■ Collected data
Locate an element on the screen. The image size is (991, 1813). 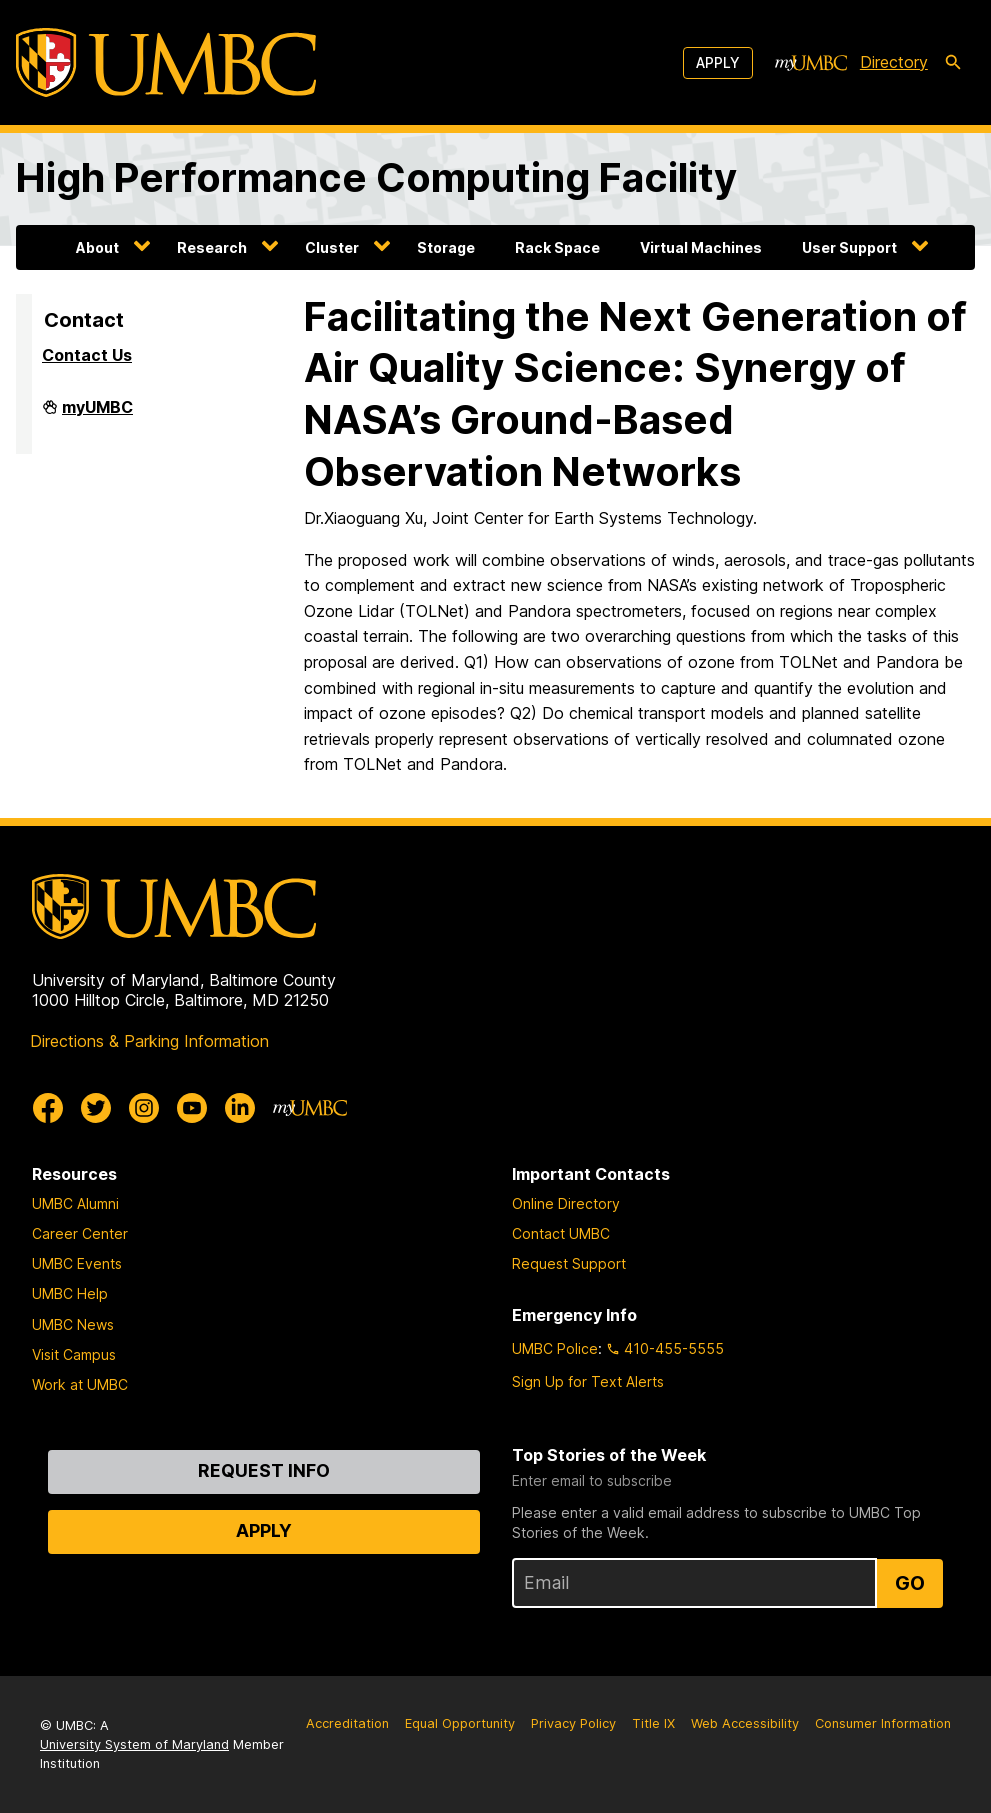
Visit Campus is located at coordinates (74, 1354).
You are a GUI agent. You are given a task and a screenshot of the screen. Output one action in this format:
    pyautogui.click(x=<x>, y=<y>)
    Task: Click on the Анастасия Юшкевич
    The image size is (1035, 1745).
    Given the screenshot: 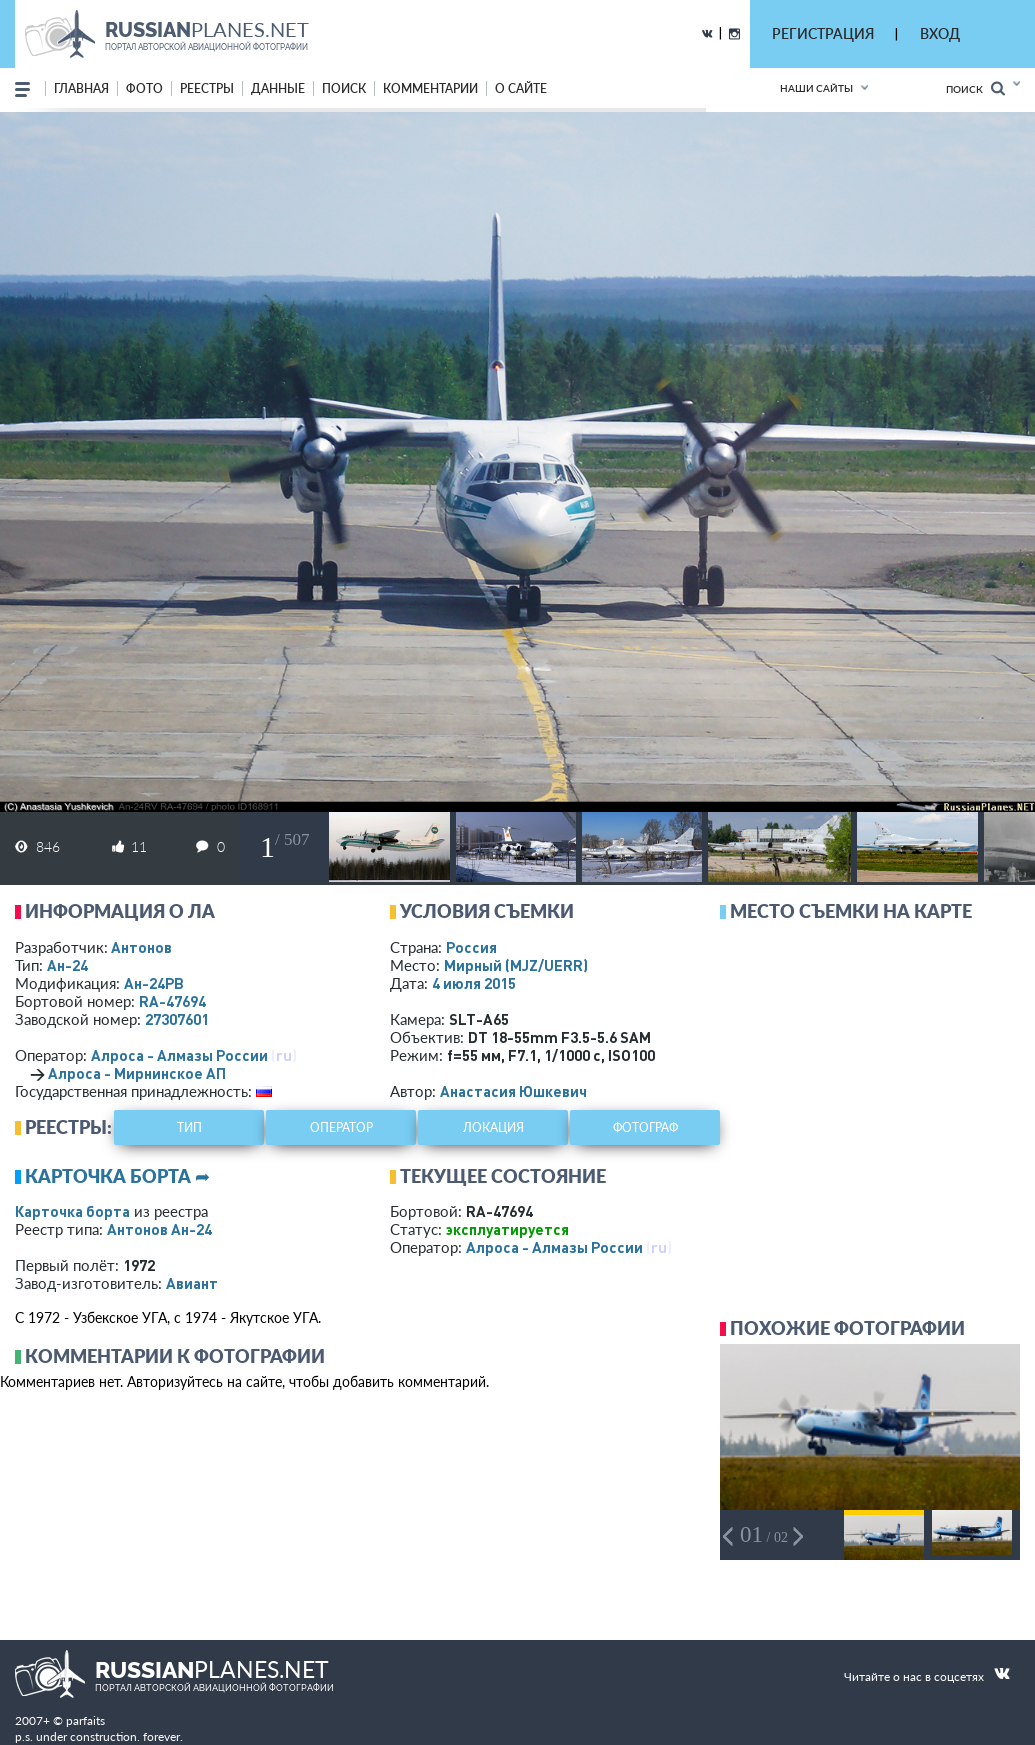 What is the action you would take?
    pyautogui.click(x=513, y=1091)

■ ACTION ITEM
From the opening line of the entries above to the line that holds "pyautogui.click(x=<x>, y=<y>)", inclusive, reproduce each line exactly and omit any picture.

■ TASK RESPONSE
Locate an element on the screen. The image size is (991, 1813). 
Visit Campus is located at coordinates (74, 1354).
You are a GUI agent. You are given a task and a screenshot of the screen. Output one action in this format:
    pyautogui.click(x=<x>, y=<y>)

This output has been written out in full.